───── Dataset records ─────

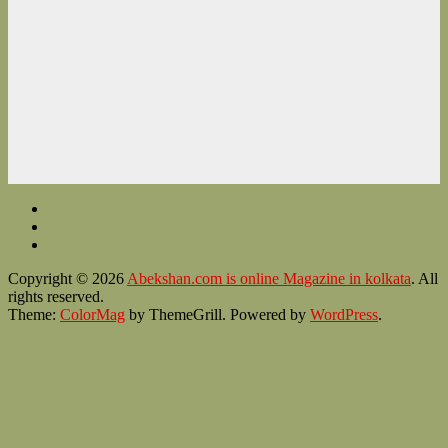
Copyright © 2026
Abekshan.com is online Magazine in kolkata
. All
rights reserved.
Theme:
ColorMag
by ThemeGrill. Powered by
WordPress
.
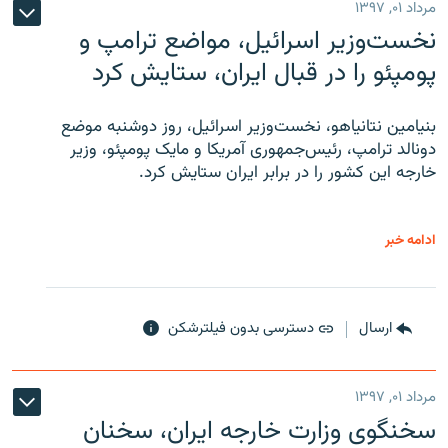
مرداد ۰۱, ۱۳۹۷
نخست‌وزیر اسرائیل، مواضع ترامپ و
پومپئو را در قبال ایران، ستایش کرد
بنیامین نتانیاهو، نخست‌وزیر اسرائیل، روز دوشنبه موضع
دونالد ترامپ، رئیس‌جمهوری آمریکا و مایک پومپئو، وزیر
خارجه این کشور را در برابر ایران ستایش کرد.
ادامه خبر
ارسال
دسترسی بدون فیلترشکن
مرداد ۰۱, ۱۳۹۷
سخنگوی وزارت خارجه ایران، سخنان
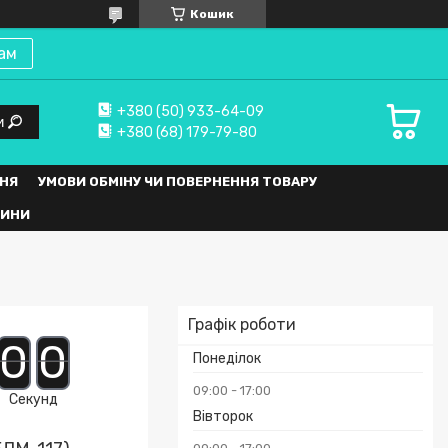
Кошик
ам
+380 (50) 933-64-09
и
+380 (68) 179-79-80
НЯ
УМОВИ ОБМІНУ ЧИ ПОВЕРНЕННЯ ТОВАРУ
ВИНИ
Графік роботи
0
0
Понеділок
09:00
17:00
Секунд
Вівторок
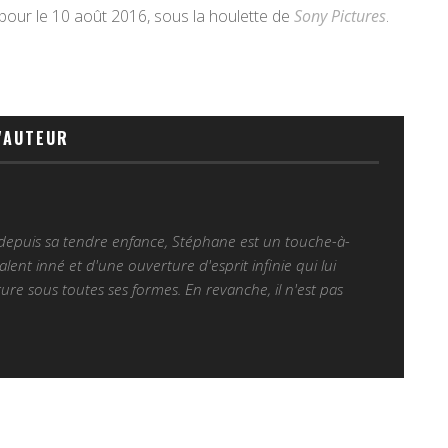
 pour le 10 août 2016, sous la houlette de
Sony Pictures
.
'AUTEUR
 depuis sa tendre enfance, Stéphane est un touche-à-
alent inné et d'une ouverture d'esprit infinie qui lui
ure sous toutes ses formes. En revanche, il n'est pas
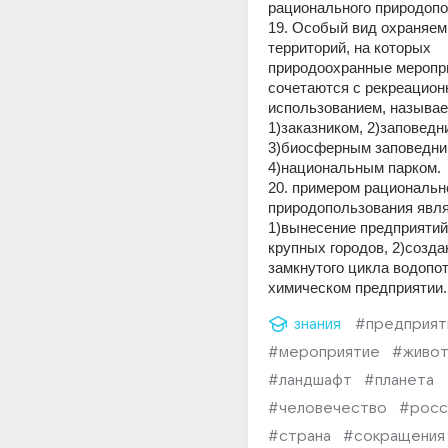
рационального природопо
19. Особый вид охраняем
территорий, на которых 
природоохранные меропри
сочетаются с рекреацион
использованием, называе
1)заказником, 2)заповедни
3)биосферным заповедник
4)национальным парком.
20. примером рационально
природопользования явля
1)вынесение предприятий
крупных городов, 2)создан
замкнутого цикла водопот
химическом предприятии.
знания
#предприят
#мероприятие
#живо
#ландшафт
#планета
#человечество
#росс
#страна
#сокращения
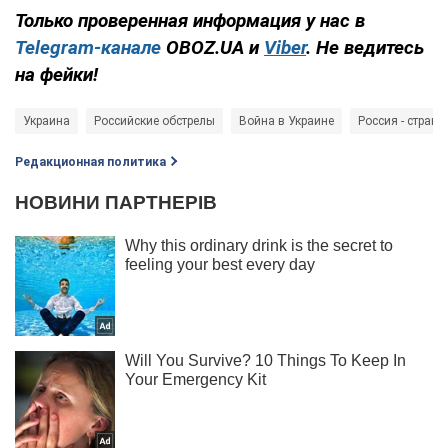
Только проверенная информация у нас в
Telegram-канале
OBOZ.UA и
Viber
. Не ведитесь
на фейки!
Украина
Российские обстрелы
Война в Украине
Россия - страна
Редакционная политика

─────

■ **Exercise directions**: From the line containing "природопользования явля" to the last line of the entries, output every line exactly as written, but leave out the pictures.

■ **Worked solution**:
природопользования явля
1)вынесение предприятий
крупных городов, 2)создан
замкнутого цикла водопот
химическом предприятии.
знания
#предприят
#мероприятие
#живо
#ландшафт
#планета
#человечество
#росс
#страна
#сокращения
Только проверенная информация у нас в
Telegram-канале
OBOZ.UA и
Viber
. Не ведитесь
на фейки!
Украина
Российские обстрелы
Война в Украине
Россия - страна
Редакционная политика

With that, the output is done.